NTA - Network issue – Incident details

All systems operational

Network issue

Resolved
Major outage
Started 9 months agoLasted about 23 hours

Affected

Inbound Calls

Major outage from 1:26 PM to 3:40 PM, Operational from 3:40 PM to 12:38 PM

Outbound Calls

Major outage from 1:26 PM to 3:40 PM, Operational from 3:40 PM to 12:38 PM

Web Interface

Major outage from 1:26 PM to 3:40 PM, Operational from 3:40 PM to 12:38 PM

Busy Lamps

Major outage from 1:26 PM to 12:38 PM

API

Operational from 1:26 PM to 12:38 PM

Secondary Services

Major outage from 1:26 PM to 3:40 PM, Operational from 1:26 PM to 12:38 PM

Updates
  • Resolved
    Resolved

    Incident Resolution and Future Plans

    On the morning of 25/03, we encountered issues with our SIP server as multiple extensions were unable to register due to a memory leak. After migrating to our secondary server and rebooting the main server, a deadlock situation arose, preventing either server from providing services. To address this, we performed a quick reboot of both servers, with our Disaster Recovery solution effectively redirecting inbound calls during the process.

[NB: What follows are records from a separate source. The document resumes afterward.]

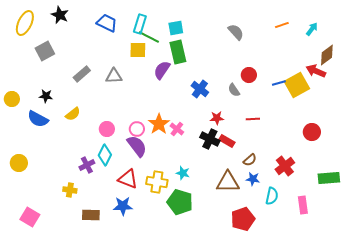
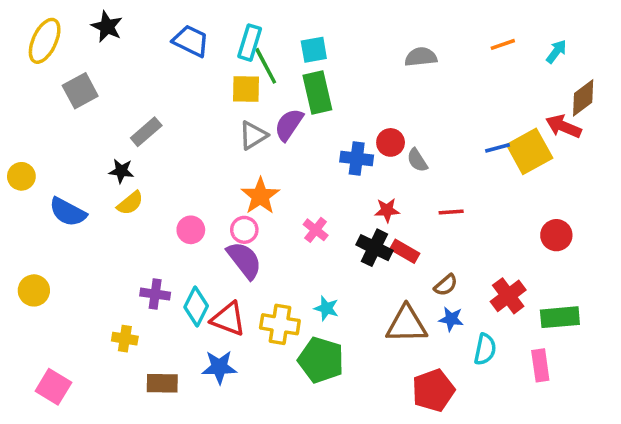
gray semicircle: (236, 32) -> (421, 57), turned -54
green line: (149, 37) -> (266, 66), turned 35
red circle: (249, 75) -> (391, 142), moved
gray triangle: (114, 76) -> (253, 135), moved, turned -30
blue cross: (200, 89) -> (357, 159), turned -30
black star: (46, 96) -> (121, 171), moved
orange star: (159, 124) -> (260, 196), moved
cyan diamond: (105, 155) -> (196, 307), moved
purple cross: (87, 165) -> (155, 294), turned 35
green rectangle: (329, 178) -> (560, 317), moved

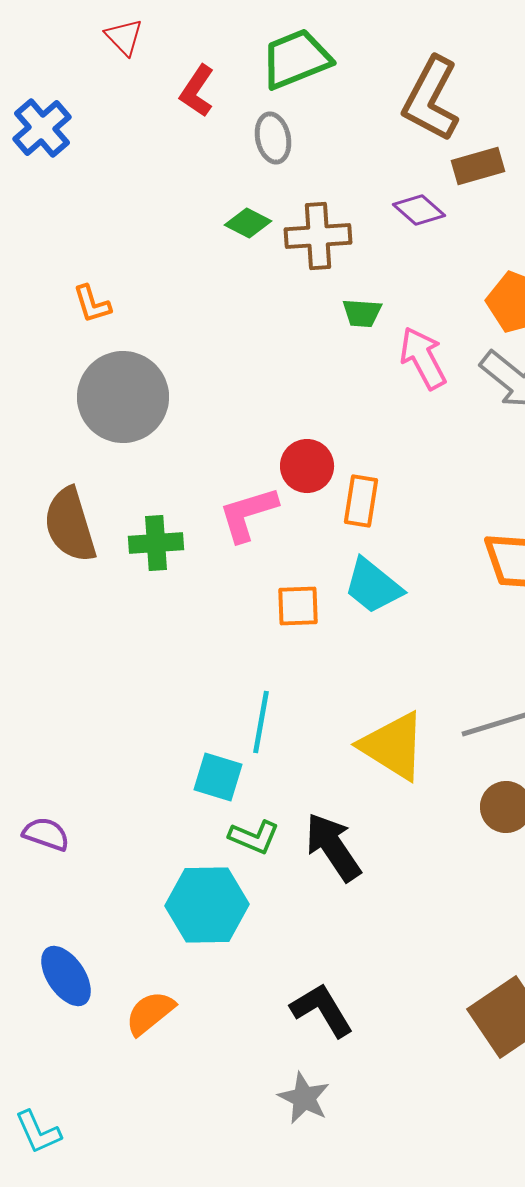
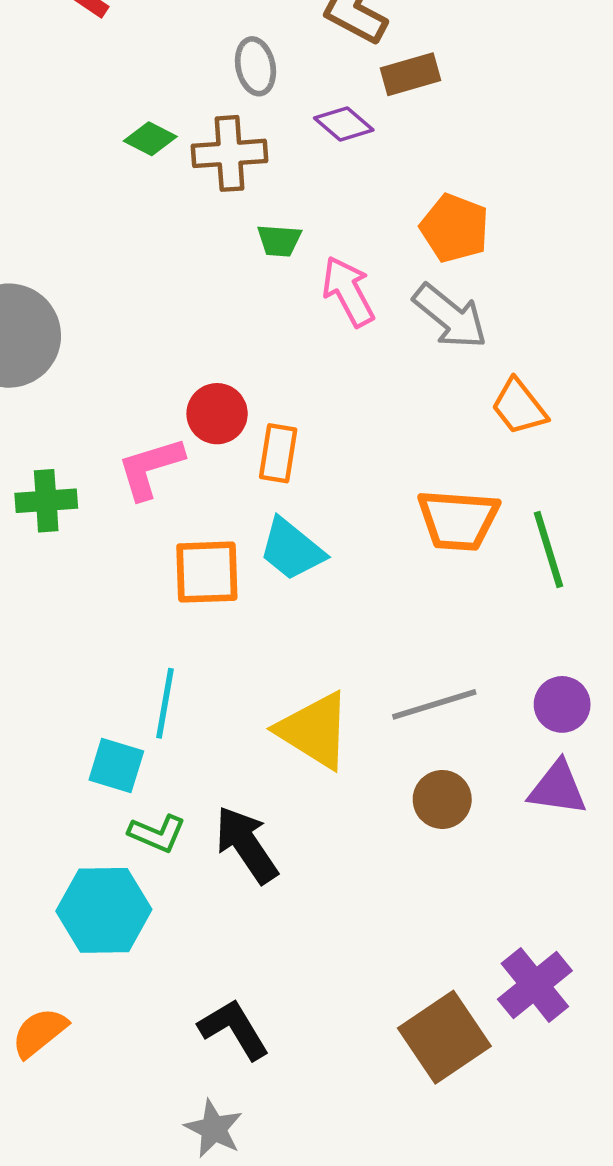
gray ellipse: (273, 138) -> (255, 66), moved
orange square: (298, 606) -> (207, 572), size x1.4

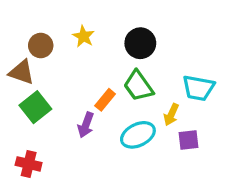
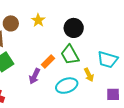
yellow arrow: (171, 115) -> (89, 75), turned -56
purple square: (188, 140) -> (113, 94), moved

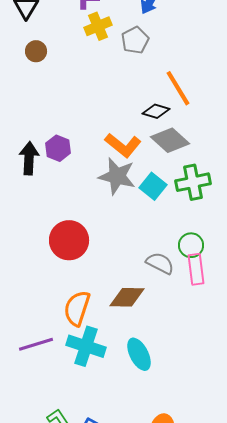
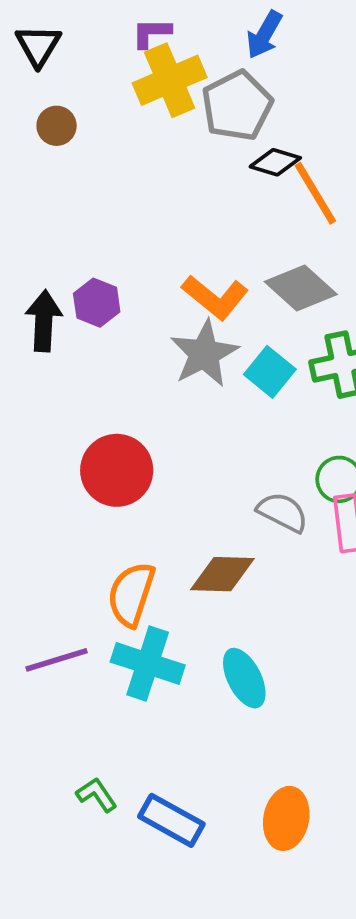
yellow cross: (98, 26) -> (170, 80), size x1.4
gray pentagon: (135, 40) -> (237, 106), size x1.4
black diamond: (156, 111) -> (275, 162), moved
gray star: (117, 176) -> (204, 354), turned 30

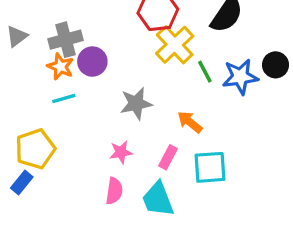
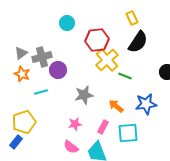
gray triangle: (17, 36) -> (21, 53), moved
orange star: (60, 67) -> (22, 74), moved
green line: (205, 72) -> (125, 76), turned -40
blue star: (240, 77) -> (146, 104), moved
pink semicircle: (114, 191) -> (71, 147), turned 119

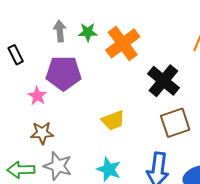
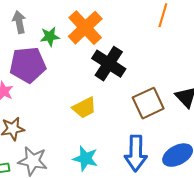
green star: (88, 32) -> (50, 37), moved
black cross: (163, 81) -> (109, 64), moved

    Upon bringing the SIP servers back online, we encountered a recurrence of the issues due to an overwhelming number of BLF requests bombarding the server, causing system instability. This highlighted the need for a more robust solution to handle such scenarios in the future.

    We are currently in the process of updating the SIP server and transitioning to a more advanced version of our redundancy software, with a particular focus on efficiently handling BLF requests. As a result, the new BLF approach and the updated SIP servers will take precedence as critical projects, undergoing extensive testing and meticulous attention.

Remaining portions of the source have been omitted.